1, 2, 3, 4, 5, 6, 7, 8, 9, 10, 11, 12, 13, 14, 15, 16, 17, 18, 19, 20, 21, 22, 23, 24, 25, 26, 27, 28, 29, 30, 31, 32, 33, 34, 35,
36, 37, 38, 39, 40, 41, 42, 43, 44, 45, 46, 47, 48, 49, 50, 51, 52, 53, 54, 55, 56, 57, 58, 59, 60, 61, 62, 63, 64, 65, 66, 67, 68, 69, 70,
71, 72, 73, 74, 75, 76, 77, 78, 79, 80, 81, 82, 83, 84, 85, 86, 87, 88, 89, 90, 91, 92, 93, 94, 95, 96, 97, 98,  99.

Done.

8.2.2 Plot interactive L-function using plotly for CHAS

# Code chunk for plotting interactive L-function
title <- "Pairwise Distance: L function"

Lcsr_df <- as.data.frame(L_CHAS)

colour=c("#0D657D","#ee770d","#D3D3D3")
csr_plot <- ggplot(Lcsr_df, aes(r, obs-r))+
  # plot observed value
  geom_line(colour=c("#4d4d4d"))+
  geom_line(aes(r,theo-r), colour="red", linetype = "dashed")+
  # plot simulation envelopes
  geom_ribbon(aes(ymin=lo-r,ymax=hi-r),alpha=0.1, colour=c("#91bfdb")) +
  xlab("Distance r (m)") +
  ylab("L(r)-r") +
  geom_rug(data=Lcsr_df[Lcsr_df$obs > Lcsr_df$hi,], sides="b", colour=colour[1])  +
  geom_rug(data=Lcsr_df[Lcsr_df$obs < Lcsr_df$lo,], sides="b", colour=colour[2]) +
  geom_rug(data=Lcsr_df[Lcsr_df$obs >= Lcsr_df$lo & Lcsr_df$obs <= Lcsr_df$hi,], sides="b", color=colour[3]) +
  theme_tufte()+
  ggtitle(title)

text1<-"Significant clustering"
text2<-"Significant segregation"
text3<-"Not significant clustering/segregation"

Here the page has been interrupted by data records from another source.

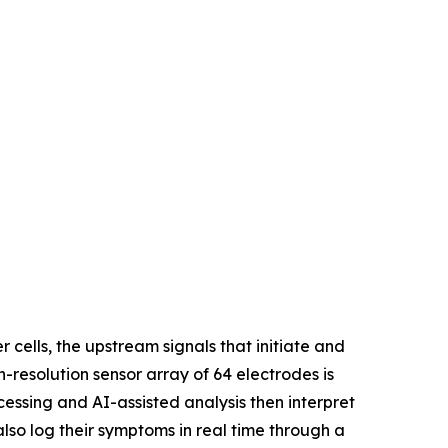
ells, the upstream signals that initiate and
h-resolution sensor array of 64 electrodes is
cessing and AI-assisted analysis then interpret
also log their symptoms in real time through a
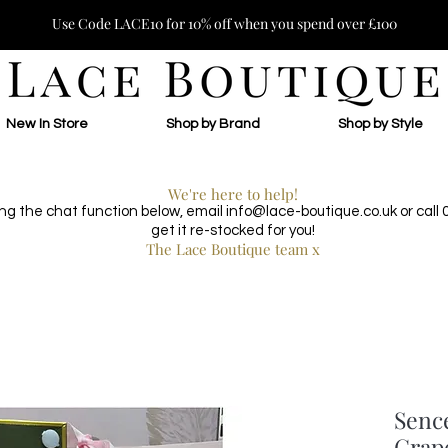
Use Code LACE10 for 10% off when you spend over £100
New In Store
Shop by Brand
Shop by Style
We're here to help!
ing the chat function below, email
info@lace-boutique.co.uk
or call
get it re-stocked for you!
The Lace Boutique team x
Senc
Grap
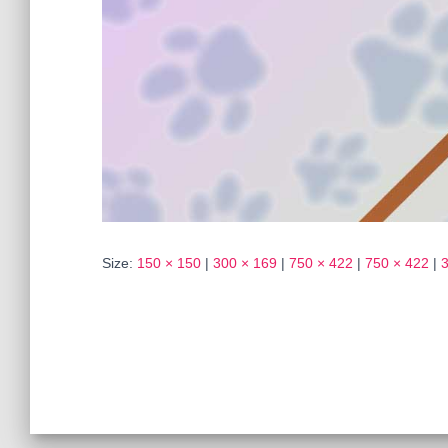
Size:
150 × 150
|
300 × 169
|
750 × 422
|
750 × 422
|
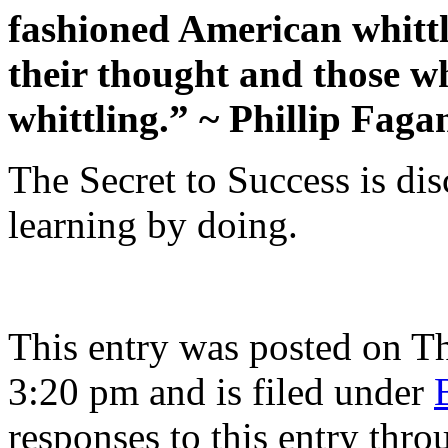
fashioned American whittl
their thought and those wh
whittling.” ~ Phillip Faga
The Secret to Success is di
learning by doing.
This entry was posted on Th
3:20 pm and is filed under
responses to this entry thr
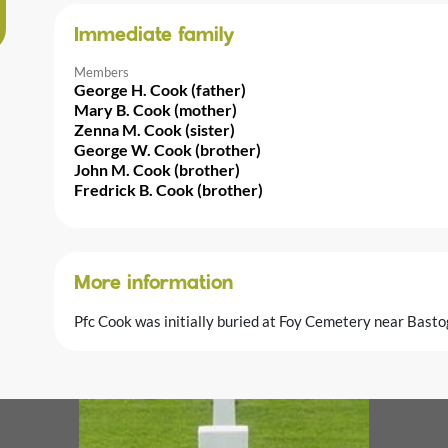
Immediate family
Members
George H. Cook (father)
Mary B. Cook (mother)
Zenna M. Cook (sister)
George W. Cook (brother)
John M. Cook (brother)
Fredrick B. Cook (brother)
More information
Pfc Cook was initially buried at Foy Cemetery near Basto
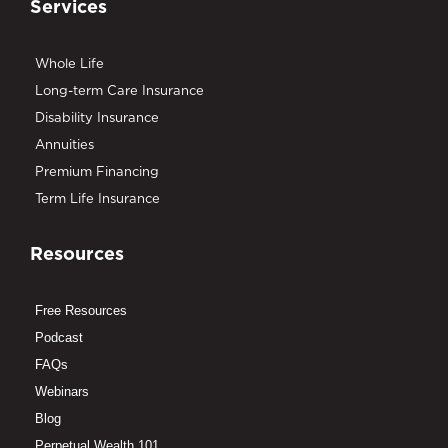
Services
Whole Life
Long-term Care Insurance
Disability Insurance
Annuities
Premium Financing
Term Life Insurance
Resources
Free Resources
Podcast
FAQs
Webinars
Blog
Perpetual Wealth 101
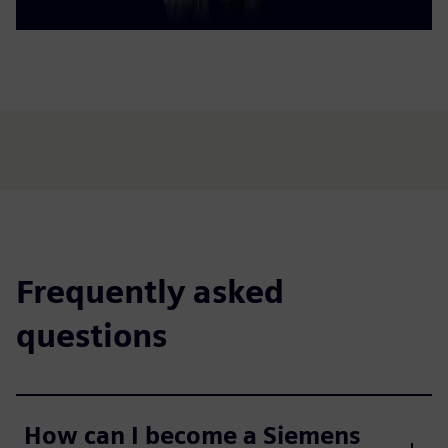
Frequently asked
questions
How can I become a Siemens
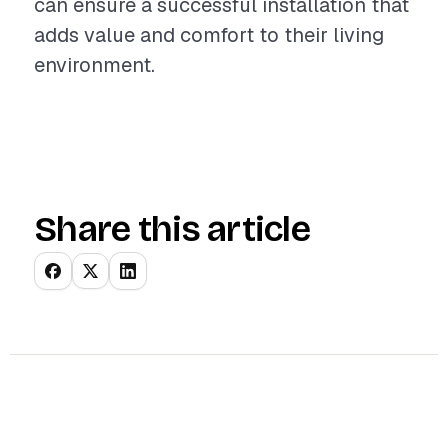
can ensure a successful installation that
adds value and comfort to their living
environment.
Share this article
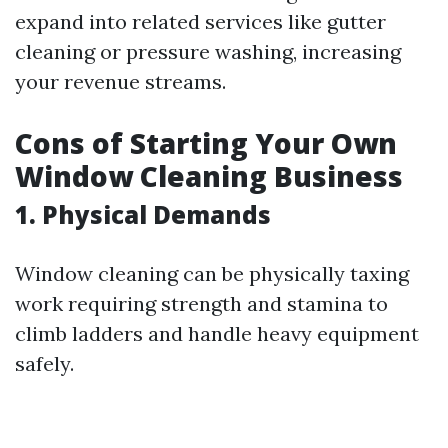
expand into related services like gutter
cleaning or pressure washing, increasing
your revenue streams.
Cons of Starting Your Own
Window Cleaning Business
1. Physical Demands
Window cleaning can be physically taxing
work requiring strength and stamina to
climb ladders and handle heavy equipment
safely.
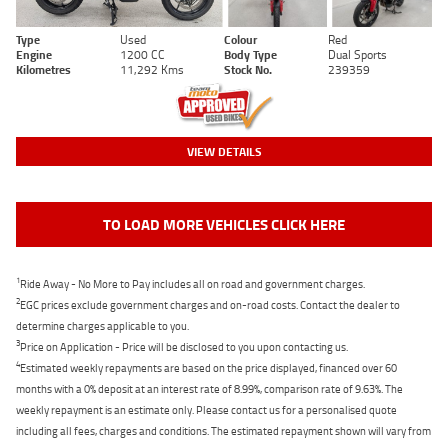
Type
Used
Colour
Red
Engine
1200 CC
Body Type
Dual Sports
Kilometres
11,292 Kms
Stock No.
239359
VIEW DETAILS
TO LOAD MORE VEHICLES CLICK HERE
1
Ride Away - No More to Pay includes all on road and government charges.
2
EGC prices exclude government charges and on-road costs. Contact the dealer to
determine charges applicable to you.
3
Price on Application - Price will be disclosed to you upon contacting us.
4
Estimated weekly repayments are based on the price displayed, financed over 60
months with a 0% deposit at an interest rate of 8.99%, comparison rate of 9.63%. The
weekly repayment is an estimate only. Please contact us for a personalised quote
including all fees, charges and conditions. The estimated repayment shown will vary from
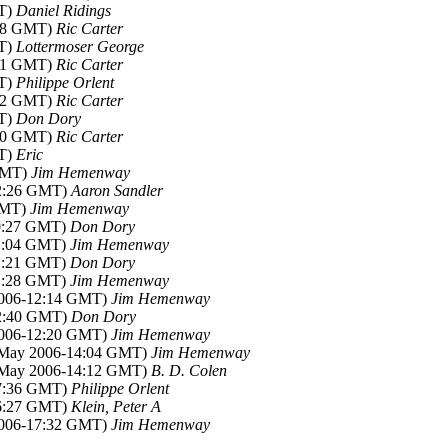
MT)
Daniel Ridings
:38 GMT)
Ric Carter
MT)
Lottermoser George
:41 GMT)
Ric Carter
MT)
Philippe Orlent
:42 GMT)
Ric Carter
MT)
Don Dory
:40 GMT)
Ric Carter
MT)
Eric
 GMT)
Jim Hemenway
02:26 GMT)
Aaron Sandler
GMT)
Jim Hemenway
00:27 GMT)
Don Dory
01:04 GMT)
Jim Hemenway
01:21 GMT)
Don Dory
01:28 GMT)
Jim Hemenway
2006-12:14 GMT)
Jim Hemenway
02:40 GMT)
Don Dory
2006-12:20 GMT)
Jim Hemenway
6 May 2006-14:04 GMT)
Jim Hemenway
6 May 2006-14:12 GMT)
B. D. Colen
17:36 GMT)
Philippe Orlent
16:27 GMT)
Klein, Peter A
2006-17:32 GMT)
Jim Hemenway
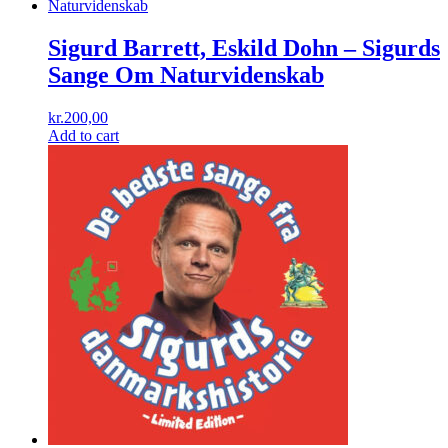
Sigurd Barrett, Eskild Dohn ‎– Sigurds
Sange Om Naturvidenskab
kr.
200,00
Add to cart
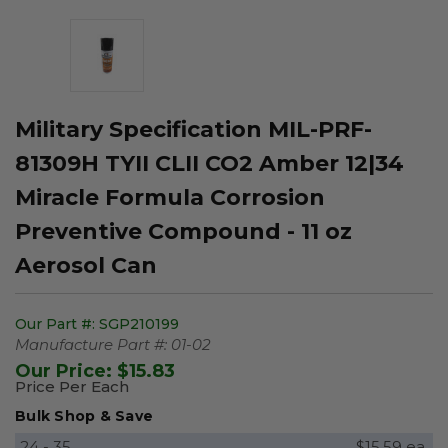
Military Specification MIL-PRF-
81309H TYII CLII CO2 Amber 12|34
Miracle Formula Corrosion
Preventive Compound - 11 oz
Aerosol Can
Our Part #:
SGP210199
Manufacture Part #:
01-02
Our Price:
$15.83
Price Per Each
Bulk Shop & Save
24 - 35
$15.59 ea.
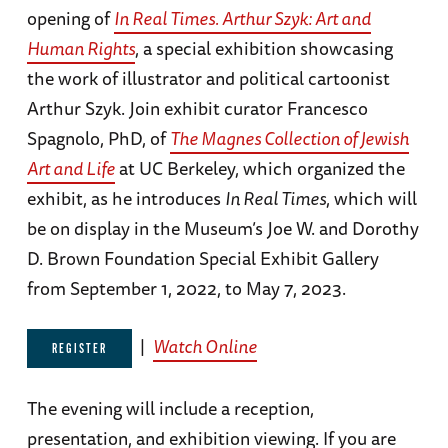
opening of
In Real Times. Arthur Szyk: Art and
Human Rights
, a special exhibition showcasing
the work of illustrator and political cartoonist
Arthur Szyk. Join exhibit curator Francesco
Spagnolo, PhD, of
The Magnes Collection of Jewish
Art and Life
at UC Berkeley, which organized the
exhibit, as he introduces
In Real Times
, which will
be on display in the Museum’s Joe W. and Dorothy
D. Brown Foundation Special Exhibit Gallery
from September 1, 2022, to May 7, 2023.
|
Watch Online
REGISTER
The evening will include a reception,
presentation, and exhibition viewing. If you are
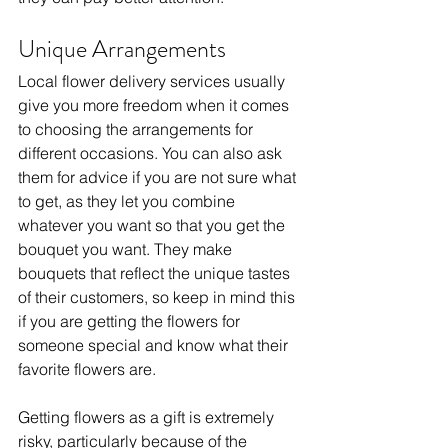
Unique Arrangements
Local flower delivery services usually 
give you more freedom when it comes 
to choosing the arrangements for 
different occasions. You can also ask 
them for advice if you are not sure what 
to get, as they let you combine 
whatever you want so that you get the 
bouquet you want. They make 
bouquets that reflect the unique tastes 
of their customers, so keep in mind this 
if you are getting the flowers for 
someone special and know what their 
favorite flowers are. 
Getting flowers as a gift is extremely 
risky, particularly because of the 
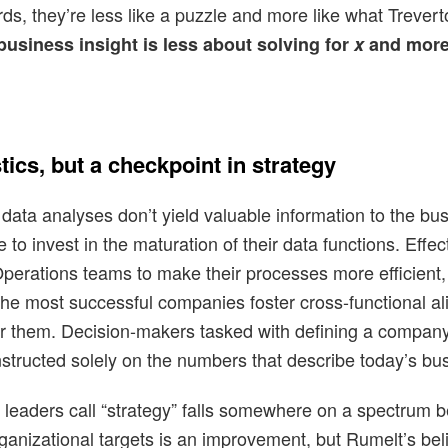
rds, they’re less like a puzzle and more like what Trevert
 business insight is less about solving for
x
and more
stics, but a checkpoint in strategy
data analyses don’t yield valuable information to the bus
e to invest in the maturation of their data functions. Eff
, Operations teams to make their processes more efficien
, the most successful companies foster cross-functional a
r them. Decision-makers tasked with defining a company’
constructed solely on the numbers that describe today’s bus
t leaders call “strategy” falls somewhere on a spectru
rganizational targets is an improvement, but Rumelt’s belie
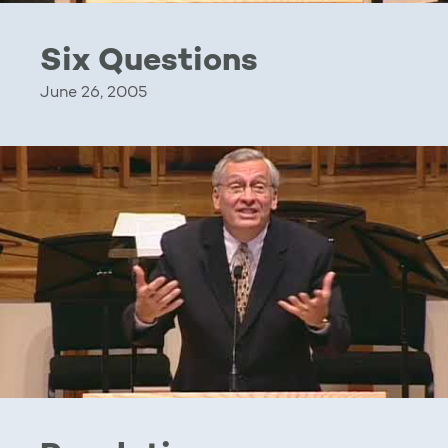
Six Questions
June 26, 2005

# the below conditional statement is required to ensure that the labels (text1/2/3) are assigned to the correct traces
if (nrow(Lcsr_df[Lcsr_df$obs > Lcsr_df$hi,])==0){ 
  if (nrow(Lcsr_df[Lcsr_df$obs < Lcsr_df$lo,])==0){ 
    ggplotly(csr_plot, dynamicTicks=T) %>%
      style(text = text3, traces = 4) %>%
      rangeslider() 
  }else if (nrow(Lcsr_df[Lcsr_df$obs >= Lcsr_df$lo & Lcsr_df$obs <= Lcsr_df$hi,])==0){ 
    ggplotly(csr_plot, dynamicTicks=T) %>%
      style(text = text2, traces = 4) %>%
      rangeslider() 
  }else {
    ggplotly(csr_plot, dynamicTicks=T) %>%
      style(text = text2, traces = 4) %>%
      style(text = text3, traces = 5) %>%
      rangeslider() 
  }
} else if (nrow(Lcsr_df[Lcsr_df$obs < Lcsr_df$lo,])==0){
  if (nrow(Lcsr_df[Lcsr_df$obs >= Lcsr_df$lo & Lcsr_df$obs <= Lcsr_df$hi,])==0){
    ggplotly(csr_plot, dynamicTicks=T) %>%
      style(text = text1, traces = 4) %>%
      rangeslider() 
  } else{
    ggplotly(csr_plot, dynamicTicks=T) %>%
      style(text = text1, traces = 4) %>%
      style(text = text3, traces = 5) %>%
      rangeslider()
  }
} else{
  ggplotly(csr_plot, dynamicTicks=T) %>%
    style(text = text1, traces = 4) %>%
    style(text = text2, traces = 5) %>%
    style(text = text3, traces = 6) %>%
    rangeslider()
  }

Childcare tends to be closer to each other as compared to CHAS clinic.